Writings

Everyone and everywhere is now on the climate frontline

This article first appeared on Resilience here.

As severe flash flooding in New York City becomes the latest climate disaster to make headline news, it’s not so much a case of ‘where next?’ as ‘when next?’ because, as more people are beginning to realise, no one and nowhere is immune.

As I saw pictures of the rain pouring into the New York underground train system (the ‘subway’), I thought of the wonderful old song about movement-building: “People get ready, there’s a train a comin’…”. Coming soon, to or near you: a climate disaster; and the movement required to make us resilient against them…

For decades, the climate crisis is something I have talked and written about, day in and day out but it is only after getting caught in a recent terrifying thunderstorm, afraid for our lives, that it really brought home what I’ve been fighting against all these years in existential, horrifying detail.

We are almost used to seeing news of devastating floods, dangerous heatwaves and deadly wildfires, supercharged by climate change, every time we turn on the TV or look at the news on our phones – but it’s mostly ‘somewhere else’. Until now.

It might be New York now but before that it was Spain, Greece, the Netherlands – and, in my case, France.

I’m just home from the holiday of a lifetime with my wife, travelling around Europe by train, visiting many of the great galleries, historical sites and soaking up the atmosphere of Vienna, Venice and finally France.

It’s a far cry from what I would normally be doing in September, which would be lesson planning, welcoming new students to the University of East Anglia and catching up with those who returned after the summer break.

However, after 26 years, I quit my academic job as a philosophy lecturer and, now back in the UK, I’m ready to dedicate myself to building the Climate Majority Project – and I’m even more sure I made the right decision…

Over the course of a fortnight or so, it had felt like we had been accidentally dodging climate disasters.
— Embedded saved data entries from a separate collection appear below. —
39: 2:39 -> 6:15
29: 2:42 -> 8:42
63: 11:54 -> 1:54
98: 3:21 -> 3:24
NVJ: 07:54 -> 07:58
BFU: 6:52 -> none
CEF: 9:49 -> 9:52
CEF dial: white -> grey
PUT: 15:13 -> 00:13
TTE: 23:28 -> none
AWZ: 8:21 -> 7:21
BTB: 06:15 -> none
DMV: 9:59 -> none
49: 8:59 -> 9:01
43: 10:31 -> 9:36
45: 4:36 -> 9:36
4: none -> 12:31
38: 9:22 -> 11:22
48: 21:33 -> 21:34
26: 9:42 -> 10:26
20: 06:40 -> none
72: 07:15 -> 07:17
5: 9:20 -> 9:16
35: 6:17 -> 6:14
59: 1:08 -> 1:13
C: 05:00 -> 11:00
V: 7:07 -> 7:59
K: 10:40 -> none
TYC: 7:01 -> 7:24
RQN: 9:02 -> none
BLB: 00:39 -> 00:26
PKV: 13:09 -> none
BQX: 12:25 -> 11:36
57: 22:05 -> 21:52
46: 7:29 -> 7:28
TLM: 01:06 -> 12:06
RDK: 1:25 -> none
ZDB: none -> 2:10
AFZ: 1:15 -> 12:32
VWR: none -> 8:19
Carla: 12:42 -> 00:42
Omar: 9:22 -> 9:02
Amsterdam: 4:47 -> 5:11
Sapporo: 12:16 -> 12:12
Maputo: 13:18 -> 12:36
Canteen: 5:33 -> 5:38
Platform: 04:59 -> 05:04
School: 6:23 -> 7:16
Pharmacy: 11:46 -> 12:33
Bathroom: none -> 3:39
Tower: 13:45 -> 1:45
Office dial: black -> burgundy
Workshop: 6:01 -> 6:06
We had gone in a magic circle, within the ring of these disasters. Then our luck ran out.

We were staying in central France in an area we know well and had paid a visit to a favourite local cafe-bar.

It was hot and humid as we sat outside with a few friends. As part of our conversation, they warned us that there was a possibility of a really extreme thunderstorm in our area that afternoon.

We carried on enjoying a drink – we are from the UK, after all, we are used to changeable weather…

Then, in the distance, we heard thunder. It’s was not like anything I had ever heard before because it was simply continuous. Constant, rolling, growing thunder.

It then started to rain, albeit very gently at first.

“We’ll be ok”, I told my wife, with a reassuring smile, as we sheltered under umbrellas.

When it started getting harder and then harder again we, foolishly, as it turns out, decided to make a break for it.

We got wet on the short dash to the hire car but we mainly found the whole thing merely amusing.

On the drive home, a silver of fear started to work its way into my mind.

I was not too bothered by the poor visibility; it was a straight simple road with virtually no traffic. It was when the rain changed to hail – and not like any hail I have experienced before – that the sliver started to grow.

It slammed into the windscreen, in bigger and bigger chunks.

My wife started to get really scared.

It felt like we were in a movie; this was my most up close and personal encounter ever, yet, with a swift mini climate disaster in the making.

When the visibility dropped to near-zero, I pulled over but, as soon as I could, I got going again as I did not want to be in the car if the hail starts to actually shatter the windscreen, as I saw on some scary video-footage from Spain recently.

The noise was unearthly, our sense of vulnerability quite extreme.

My wife was sitting beside me; yet, sometimes, when she shouted, I still couldn’t hear her over the din.

While I drove reasonably slowly through the edge of our village, visibility was so bad and I was so distracted by the terrible drilling of the hail onto our roof and windows that I still almost hit the chicane.

Eventually, we made it home and raced inside.

Outside, while the hailstones were not quite the size of golf balls, they were the size of large coins, or larger, and roughly spherical like giant/‘gob’ marbles, but also jagged and rough.

As the storm started to pass, a chink-opening of blue sky up into the heavens appeared, an extraordinary vista, as if one was looking up, up to God.

And then, inevitably, my thoughts turned to the fact that we hadn’t managed to dodge Europe’s September of harsh climate-impacts, this new abnormal, after all.

Of course, we were very lucky. Many people have experienced much, much worse. Thousands have been killed in Libya alone after catastrophic floods.

But our experience brought home the fact that everyone and everywhere is now on the climate frontline.

Holidays, business…everything is going to be increasingly defined by this new abnormal.

When you experience something like this, it is different from all the theory and hearsay.

When you have been right there, trying to figure out whether to pull over or to drive, trying to estimate the likelihood that these hailstones would actually shatter the windscreen, it’s different.

This is our lives.

We need to all focus on the one question that will matter, that your children/nephews/nieces will ask: What did you do, once you knew?

This is coming for us all. And there is not one of us, not a one of us, who is truly ready.